THE RACE TO CURE CRANKINESS

This morning I took part in a 4-mile race in Central Park, the Thomas Labrecque "Run as One" for lung cancer research. And as I heaved along the pavement alongside my friend, Suleiman, who is blind, I began to wonder, Is there a race to cure blindness (and is there a race to cure writers from subtly dropping in asides that imply he's a better person than he actually is, because we know he isn't?)?

Anyway, I don't know if there is a race to cure blindness. And I don't know, though it occurred to me as well, whether blind people who live alone -- as Suleiman does -- put up photographs or paintings in their home. I wondered that, but decided I'll wait another month or two before I ask him that one.

Anyway, my mind began to race (much faster than my legs) to all the runs I've done in the cause of cures that have yet to come: lung cancer, breast cancer, leukemia, psoriasis (which had its own heartbeak hill).
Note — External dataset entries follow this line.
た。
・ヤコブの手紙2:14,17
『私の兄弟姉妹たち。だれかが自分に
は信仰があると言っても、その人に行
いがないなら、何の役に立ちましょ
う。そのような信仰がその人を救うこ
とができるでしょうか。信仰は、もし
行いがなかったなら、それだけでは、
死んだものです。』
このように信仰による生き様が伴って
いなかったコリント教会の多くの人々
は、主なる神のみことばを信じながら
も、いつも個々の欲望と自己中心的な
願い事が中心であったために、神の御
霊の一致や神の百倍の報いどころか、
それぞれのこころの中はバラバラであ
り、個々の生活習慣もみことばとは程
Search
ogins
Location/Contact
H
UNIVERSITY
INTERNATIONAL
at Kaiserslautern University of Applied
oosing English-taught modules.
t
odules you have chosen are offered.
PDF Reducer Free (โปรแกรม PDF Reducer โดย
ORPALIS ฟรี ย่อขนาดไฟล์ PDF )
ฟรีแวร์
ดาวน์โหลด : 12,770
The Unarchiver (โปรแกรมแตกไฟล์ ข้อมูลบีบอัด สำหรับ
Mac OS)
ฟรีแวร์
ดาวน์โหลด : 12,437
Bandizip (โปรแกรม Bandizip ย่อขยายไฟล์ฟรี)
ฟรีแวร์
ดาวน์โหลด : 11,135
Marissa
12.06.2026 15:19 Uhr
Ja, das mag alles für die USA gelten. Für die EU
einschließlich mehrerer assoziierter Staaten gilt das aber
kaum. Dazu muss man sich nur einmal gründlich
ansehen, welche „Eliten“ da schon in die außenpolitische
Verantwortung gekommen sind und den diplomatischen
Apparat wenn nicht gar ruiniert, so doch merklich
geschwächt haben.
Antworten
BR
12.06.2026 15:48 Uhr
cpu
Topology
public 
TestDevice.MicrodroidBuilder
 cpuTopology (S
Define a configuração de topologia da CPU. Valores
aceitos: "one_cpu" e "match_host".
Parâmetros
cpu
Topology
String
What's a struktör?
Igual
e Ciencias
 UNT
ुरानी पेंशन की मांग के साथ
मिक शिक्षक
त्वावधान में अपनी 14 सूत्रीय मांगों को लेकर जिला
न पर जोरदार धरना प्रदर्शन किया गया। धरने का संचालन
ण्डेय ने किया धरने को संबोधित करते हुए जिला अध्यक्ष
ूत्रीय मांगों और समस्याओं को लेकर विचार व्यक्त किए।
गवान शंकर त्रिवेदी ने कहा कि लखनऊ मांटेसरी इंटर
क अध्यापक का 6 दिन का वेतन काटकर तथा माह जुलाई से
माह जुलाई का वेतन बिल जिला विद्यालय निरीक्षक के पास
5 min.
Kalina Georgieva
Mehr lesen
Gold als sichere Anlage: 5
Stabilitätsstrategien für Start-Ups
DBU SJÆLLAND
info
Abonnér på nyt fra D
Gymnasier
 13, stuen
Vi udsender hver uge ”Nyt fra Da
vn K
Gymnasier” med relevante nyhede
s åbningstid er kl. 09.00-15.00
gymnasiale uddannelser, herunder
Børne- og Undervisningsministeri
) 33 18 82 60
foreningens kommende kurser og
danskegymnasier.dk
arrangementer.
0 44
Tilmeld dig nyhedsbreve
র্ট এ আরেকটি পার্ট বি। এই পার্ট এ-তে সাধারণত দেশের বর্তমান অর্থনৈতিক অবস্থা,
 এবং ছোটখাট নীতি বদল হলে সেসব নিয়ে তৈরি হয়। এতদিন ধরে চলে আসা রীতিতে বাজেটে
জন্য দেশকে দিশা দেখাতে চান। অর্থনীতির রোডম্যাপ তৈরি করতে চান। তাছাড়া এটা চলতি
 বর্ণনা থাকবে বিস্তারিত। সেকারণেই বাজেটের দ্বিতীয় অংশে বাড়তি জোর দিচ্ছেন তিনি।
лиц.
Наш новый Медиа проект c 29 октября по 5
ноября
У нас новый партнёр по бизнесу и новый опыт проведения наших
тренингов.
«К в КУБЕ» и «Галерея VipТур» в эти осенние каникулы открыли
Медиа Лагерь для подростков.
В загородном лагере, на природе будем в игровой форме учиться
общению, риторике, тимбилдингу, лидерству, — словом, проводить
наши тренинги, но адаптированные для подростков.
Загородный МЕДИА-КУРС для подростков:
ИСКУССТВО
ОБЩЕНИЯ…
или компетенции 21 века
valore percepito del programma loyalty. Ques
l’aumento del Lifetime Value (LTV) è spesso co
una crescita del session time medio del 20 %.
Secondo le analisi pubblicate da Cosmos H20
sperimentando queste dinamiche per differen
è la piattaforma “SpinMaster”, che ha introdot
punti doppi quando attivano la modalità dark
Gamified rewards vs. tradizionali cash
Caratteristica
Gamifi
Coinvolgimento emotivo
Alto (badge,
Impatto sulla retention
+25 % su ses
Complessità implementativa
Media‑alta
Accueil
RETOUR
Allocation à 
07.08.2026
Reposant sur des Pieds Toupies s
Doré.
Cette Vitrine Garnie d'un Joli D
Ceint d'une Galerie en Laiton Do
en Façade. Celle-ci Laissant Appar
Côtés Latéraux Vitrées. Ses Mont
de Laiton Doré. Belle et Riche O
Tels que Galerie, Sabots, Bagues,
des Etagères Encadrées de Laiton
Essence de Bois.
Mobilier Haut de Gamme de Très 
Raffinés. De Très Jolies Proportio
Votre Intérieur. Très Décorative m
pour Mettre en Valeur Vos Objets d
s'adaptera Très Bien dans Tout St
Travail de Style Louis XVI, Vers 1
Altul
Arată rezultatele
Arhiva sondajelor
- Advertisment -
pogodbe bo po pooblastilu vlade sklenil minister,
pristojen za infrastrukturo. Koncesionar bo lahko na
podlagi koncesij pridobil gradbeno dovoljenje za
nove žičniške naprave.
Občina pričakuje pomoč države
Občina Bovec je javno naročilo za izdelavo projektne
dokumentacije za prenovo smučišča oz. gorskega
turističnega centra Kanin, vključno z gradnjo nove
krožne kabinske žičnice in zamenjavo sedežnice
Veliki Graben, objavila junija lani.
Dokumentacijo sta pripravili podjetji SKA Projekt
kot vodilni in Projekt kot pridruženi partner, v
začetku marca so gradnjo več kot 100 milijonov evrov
And then I thought, We're running for causes that are at the moment too implausible in terms of finding a cure.

What if we staged runs to cure some of society's ills that we may actively be able to prevent? Or at least diminish?

For example, "The Run to Cure Customer Support Incompetence".

Let me tell you what happened to me yesterday. Saturday. The Crackberry, for some reason, was unable to send photographs. And last week in San Antonio I'd been able to take the photo that was to be my Christmas card picture this year. Very excited about that. The photo: I was laying out by the pool (no Speedo, Moose! It was a regulation suit), gorgeous sunny day. The Memphis Tiger mascot jumped into the pool with his costume on, so he took it off to dry out. i asked him if I might don the head, which he allowed. So there I was in the Tiger head, and below the neck it's just a dork laying out by the pool.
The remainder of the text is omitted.